Dr. Giorgia Elisabeth Colombo: Wie ich bereits erwähnt habe, interessiere ich mich für nicht-maligne gynäkologische Erkrankungen. Ich möchte weiterhin an der Endometrioseforschung arbeiten, und ich habe auch Interesse an PCOS. Ich habe kürzlich zu den neuen internationalen Leitlinien beigetragen, die in Kürze veröffentlicht werden sollen. Ich möchte weiterhin Endometriose und epidemiologische Aspekte untersuchen und hoffe auch, einige weitere Primärforschung zu betreiben, also interaktive Forschung direkt mit Patienten.

Da ich jetzt meine Ausbildung in der Schweiz beginne. Ich bin im Tessin im italienischen Teil, weil ich Italienisch spreche. Ich versuche Deutsch zu lernen. Das Krankenhaus, in dem ich anfangen werde, ist in Lugano und ist das einzige Endometriosezentrum im Tessin. Ich werde also Patienten mit Endometriose behandeln, aber hoffentlich ermöglicht es mir auch, etwas wie eine Datenbank zu starten, damit wir Daten über Patienten mit Endometriose analysieren können und andere Wechselwirkungen bestimmen können, die es mit anderen Ergebnissen geben könnte, die man bei Patienten mit Endometriose erwarten kann. Es ist ein sehr breites Netz, aber im Wesentlichen möchte ich weiterhin alles lernen, was ich über diese Erkrankungen kann.

Teresa Götz: Ich denke auch, dass Sie jetzt direkten Kontakt zu den Patienten und der Forschung haben, was eine gute Kombination ist. Meine nächste Frage ist: Was ist Ihre Meinung zur digitalen Selbsthilfe?

Dr. Giorgia Elisabeth Colombo: Es ist großartig. Ich habe mir die Endo-App speziell etwas näher angesehen, als Sie mir geschrieben haben. Es scheint eine großartige Ressource für Patienten zu sein. Heutzutage nutzen insbesondere unsere jüngeren Patienten, die tendenziell stärker von diesen Erkrankungen betroffen sind, natürlich ihre Telefone viel. Sie haben immer ihr Telefon dabei, also ist es praktisch.

Zum Beispiel bietet die Endo-App ein Symptomtagebuch, und Sie haben Ihr Telefon dabei, sodass Sie sagen können: „Oh, richtig, dieses Symptom.“ Sie müssen es sich nicht merken. Wenn Sie nach Hause kommen, schreiben Sie es auf. Es ist ein ausgezeichneter Weg, und es ist die Zukunft der Medizin.
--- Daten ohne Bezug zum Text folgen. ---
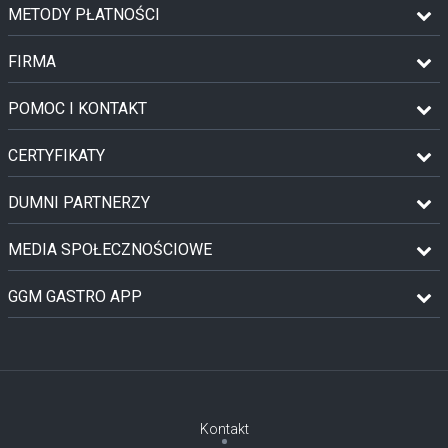
METODY PŁATNOŚCI
FIRMA
POMOC I KONTAKT
CERTYFIKATY
DUMNI PARTNERZY
MEDIA SPOŁECZNOŚCIOWE
GGM GASTRO APP
Kontakt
Es wird eine große Interaktion mit Technologie geben, was bedeutet, dass digitale Behandlung.

Die Endo-App bietet Informationen, aber auch Orte zum Aufzeichnen wie ein separates Symptom-Tracker werden immer häufiger. Dies ist eine sehr positive Sache.

Teresa Götz: Gibt es sonst noch etwas, das Sie mit den von Endometriose Betroffenen teilen möchten?

Dr. Giorgia Colombo: Aus meiner Forschungssicht ist es wichtig, einfach darauf achtsam zu sein und sich selbst zu vertreten. Wenn Sie wissen, dass ein erhöhtes Risiko für Herz-Kreislauf-Erkrankungen besteht, kann es helfen, wenn Sie zum Arzt gehen.

Insbesondere gibt es eine große diagnostische Verzögerung bei der Erstfeststellung. Stellen Sie also sicher, dass Sie sich für sich selbst einsetzen und sich dieser Verbindung bewusst sind, sowie auf Symptome von Herz-Kreislauf-Erkrankungen, psychischer Gesundheit und Ihrer Lebensqualität achten, denn wie wir wissen, werden auch diese durch Endometriose beeinflusst. Lassen Sie also keine Dinge einfach geschehen und stellen Sie sicher, dass Sie die medizinische Aufmerksamkeit erhalten, die Sie benötigen.